Strengthening Healthcare Cybersecurity: The Health Infrastructure Security and Accountability Act

Strengthening Healthcare Cybersecurity: The Health Infrastructure Security and Accountability Act

According to an article by Kevin Wood at the Winstead firm, the healthcare sector faces escalating cybersecurity challenges, underscored by the recent ransomware attack on Change Healthcare. To bolster healthcare cybersecurity, Senators Ron Wyden and Mark Warner introduced the Health Infrastructure Security and Accountability Act (HISAA) on September 26, 2024. HISAA aims to establish mandatory minimum security standards for healthcare data, supported by initial federal funding.

Currently, HIPAA and HITECH require “reasonable” safeguards for electronic Protected Health Information (e-PHI) without setting minimum security standards. This flexible approach has led to inconsistent protections across interconnected systems, with some organizations considered inadequately safeguarded. 

The article notes that HISAA addresses this by proposing several key provisions:

1. Mandatory Cybersecurity Standards: HISAA mandates that HHS, CISA, and DNI develop robust cybersecurity standards, updated every two years to counter new threats.
2. Annual Audits and Stress Tests: HISAA requires independent audits to assess cybersecurity compliance, recovery abilities, and real-world readiness.
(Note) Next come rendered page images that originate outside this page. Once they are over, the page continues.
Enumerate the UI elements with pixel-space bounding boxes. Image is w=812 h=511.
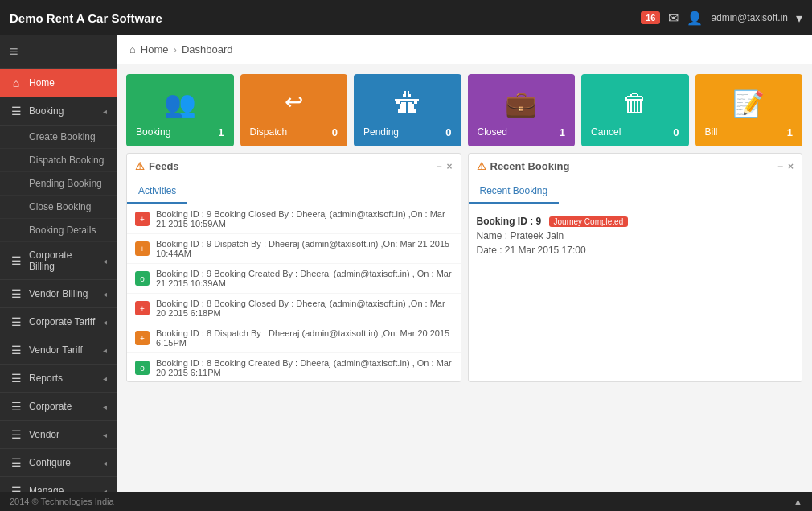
tab-recent-booking[interactable]: Recent Booking xyxy=(469,179,560,204)
main-content: ⌂ Home › Dashboard 👥 Booking 1 ↩ Dispatc… xyxy=(117,35,812,492)
sidebar-corp-billing-label: Corporate Billing xyxy=(29,249,96,272)
minimize-icon[interactable]: − xyxy=(777,161,783,172)
tile-cancel[interactable]: 🗑 Cancel 0 xyxy=(581,74,689,146)
configure-icon: ☰ xyxy=(10,456,23,469)
feed-item: o Booking ID : 8 Booking Created By : Dh… xyxy=(127,353,461,381)
sidebar-item-create-booking[interactable]: Create Booking xyxy=(0,126,117,149)
sidebar-vendor-billing-label: Vendor Billing xyxy=(29,288,96,299)
minimize-icon[interactable]: − xyxy=(436,161,441,172)
recent-booking-tabs: Recent Booking xyxy=(469,179,802,204)
tile-pending-count: 0 xyxy=(445,126,451,138)
notification-badge[interactable]: 16 xyxy=(641,11,660,24)
breadcrumb-sep: › xyxy=(174,43,177,56)
corp-tariff-icon: ☰ xyxy=(10,315,23,328)
recent-booking-header: ⚠ Recent Booking − × xyxy=(469,154,802,179)
close-icon[interactable]: × xyxy=(446,161,452,172)
sidebar-item-vendor-billing[interactable]: ☰ Vendor Billing ◂ xyxy=(0,280,117,308)
booking-name: Name : Prateek Jain xyxy=(477,230,564,241)
sidebar-item-manage[interactable]: ☰ Manage ◂ xyxy=(0,477,117,492)
feed-item: + Booking ID : 8 Dispatch By : Dheeraj (… xyxy=(127,323,461,353)
booking-name-row: Name : Prateek Jain xyxy=(477,230,794,241)
booking-id-row: Booking ID : 9 Journey Completed xyxy=(477,216,794,227)
booking-submenu: Create Booking Dispatch Booking Pending … xyxy=(0,126,117,242)
chevron-icon: ◂ xyxy=(103,346,107,355)
sidebar-item-corporate[interactable]: ☰ Corporate ◂ xyxy=(0,393,117,421)
app-title: Demo Rent A Car Software xyxy=(10,11,641,25)
admin-label: admin@taxisoft.in xyxy=(711,12,788,23)
home-icon-small: ⌂ xyxy=(129,43,136,56)
navbar: Demo Rent A Car Software 16 ✉ 👤 admin@ta… xyxy=(0,0,812,35)
chevron-icon: ◂ xyxy=(103,459,107,468)
tile-bill-label: Bill xyxy=(705,126,718,138)
sidebar-item-close-booking[interactable]: Close Booking xyxy=(0,196,117,219)
sidebar-item-reports[interactable]: ☰ Reports ◂ xyxy=(0,365,117,393)
recent-booking-content: Booking ID : 9 Journey Completed Name : … xyxy=(469,204,802,267)
sidebar-item-booking[interactable]: ☰ Booking ◂ xyxy=(0,97,117,126)
feed-badge: + xyxy=(135,212,150,226)
sidebar-item-configure[interactable]: ☰ Configure ◂ xyxy=(0,449,117,477)
sidebar-toggle[interactable]: ≡ xyxy=(10,43,18,60)
recent-booking-header-left: ⚠ Recent Booking xyxy=(477,160,570,172)
tile-cancel-label: Cancel xyxy=(591,126,621,138)
feeds-title: Feeds xyxy=(149,160,179,172)
navbar-icons: 16 ✉ 👤 admin@taxisoft.in ▾ xyxy=(641,10,802,26)
app-body: ≡ ⌂ Home ☰ Booking ◂ Create Booking Disp… xyxy=(0,35,812,492)
booking-date-row: Date : 21 Mar 2015 17:00 xyxy=(477,245,794,256)
tile-pending-label: Pending xyxy=(363,126,399,138)
sidebar-booking-label: Booking xyxy=(29,105,96,117)
sidebar-item-corporate-tariff[interactable]: ☰ Corporate Tariff ◂ xyxy=(0,308,117,336)
recent-booking-panel: ⚠ Recent Booking − × Recent Booking Book… xyxy=(468,153,803,382)
booking-tile-icon: 👥 xyxy=(136,89,224,119)
vendor-billing-icon: ☰ xyxy=(10,287,23,300)
sidebar-item-corporate-billing[interactable]: ☰ Corporate Billing ◂ xyxy=(0,242,117,280)
tile-closed[interactable]: 💼 Closed 1 xyxy=(468,74,576,146)
tile-pending[interactable]: 🛣 Pending 0 xyxy=(354,74,461,146)
tile-pending-footer: Pending 0 xyxy=(363,126,452,138)
sidebar-item-pending-booking[interactable]: Pending Booking xyxy=(0,172,117,196)
chevron-icon: ◂ xyxy=(103,107,107,116)
tile-dispatch[interactable]: ↩ Dispatch 0 xyxy=(240,74,348,146)
tiles-row: 👥 Booking 1 ↩ Dispatch 0 🛣 Pending 0 xyxy=(117,64,812,153)
tile-booking-footer: Booking 1 xyxy=(136,126,224,138)
panels-row: ⚠ Feeds − × Activities + Booking ID : 9 xyxy=(117,153,812,392)
footer: 2014 © Technologies India ▲ xyxy=(0,492,812,511)
breadcrumb-home[interactable]: Home xyxy=(141,43,169,56)
cancel-tile-icon: 🗑 xyxy=(591,89,679,118)
sidebar-item-vendor-tariff[interactable]: ☰ Vendor Tariff ◂ xyxy=(0,336,117,365)
booking-icon: ☰ xyxy=(10,105,23,117)
dropdown-icon[interactable]: ▾ xyxy=(796,10,802,26)
tile-bill[interactable]: 📝 Bill 1 xyxy=(695,74,803,146)
recent-booking-controls[interactable]: − × xyxy=(777,161,794,172)
feed-badge: o xyxy=(135,271,150,286)
feed-text: Booking ID : 8 Booking Closed By : Dheer… xyxy=(156,299,453,318)
sidebar-item-dispatch-booking[interactable]: Dispatch Booking xyxy=(0,149,117,172)
feed-item: + Booking ID : 9 Booking Closed By : Dhe… xyxy=(127,204,461,234)
scroll-to-top-button[interactable]: ▲ xyxy=(794,497,802,506)
sidebar-corp-tariff-label: Corporate Tariff xyxy=(29,316,96,328)
dispatch-tile-icon: ↩ xyxy=(250,89,338,115)
chevron-icon: ◂ xyxy=(103,290,107,299)
sidebar: ≡ ⌂ Home ☰ Booking ◂ Create Booking Disp… xyxy=(0,35,117,492)
feed-item: o Booking ID : 9 Booking Created By : Dh… xyxy=(127,264,461,294)
chevron-icon: ◂ xyxy=(103,431,107,439)
tile-closed-label: Closed xyxy=(478,126,507,138)
sidebar-reports-label: Reports xyxy=(29,373,96,384)
breadcrumb-current: Dashboard xyxy=(182,43,233,56)
booking-date: Date : 21 Mar 2015 17:00 xyxy=(477,245,586,256)
sidebar-item-booking-details[interactable]: Booking Details xyxy=(0,219,117,242)
user-icon: 👤 xyxy=(687,10,703,26)
sidebar-corporate-label: Corporate xyxy=(29,401,96,412)
close-icon[interactable]: × xyxy=(788,161,794,172)
footer-copyright: 2014 © Technologies India xyxy=(10,497,114,506)
feed-text: Booking ID : 9 Booking Created By : Dhee… xyxy=(156,269,453,288)
feeds-header-left: ⚠ Feeds xyxy=(135,160,179,172)
sidebar-item-vendor[interactable]: ☰ Vendor ◂ xyxy=(0,421,117,449)
feeds-header-controls[interactable]: − × xyxy=(436,161,452,172)
booking-id: Booking ID : 9 xyxy=(477,216,542,227)
sidebar-item-home[interactable]: ⌂ Home xyxy=(0,69,117,97)
envelope-icon[interactable]: ✉ xyxy=(668,10,679,26)
tile-booking[interactable]: 👥 Booking 1 xyxy=(126,74,234,146)
tab-activities[interactable]: Activities xyxy=(127,179,187,204)
corp-billing-icon: ☰ xyxy=(10,254,23,267)
tile-cancel-footer: Cancel 0 xyxy=(591,126,679,138)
Smaller organizations may receive exemptions based on financial hardship.
3. Increased Accountability and Penalties: Executive certifications of compliance will be required annually, with potential criminal charges for false information. HISAA would also eliminate penalty caps for severe non-compliance.
4. Financial Support: HISAA allocates $1.3 billion for infrastructure support, prioritizing rural and safety-net hospitals.
5. Medicare Payment Adjustments: HHS would gain authority to expedite Medicare payments after cybersecurity incidents.

While HISAA aims to standardize healthcare cybersecurity, compliance may pose challenges, especially for smaller entities. Healthcare organizations are encouraged to proactively enhance cybersecurity practices, including encryption, real-time monitoring, and comprehensive training, as they prepare for potential legislative changes.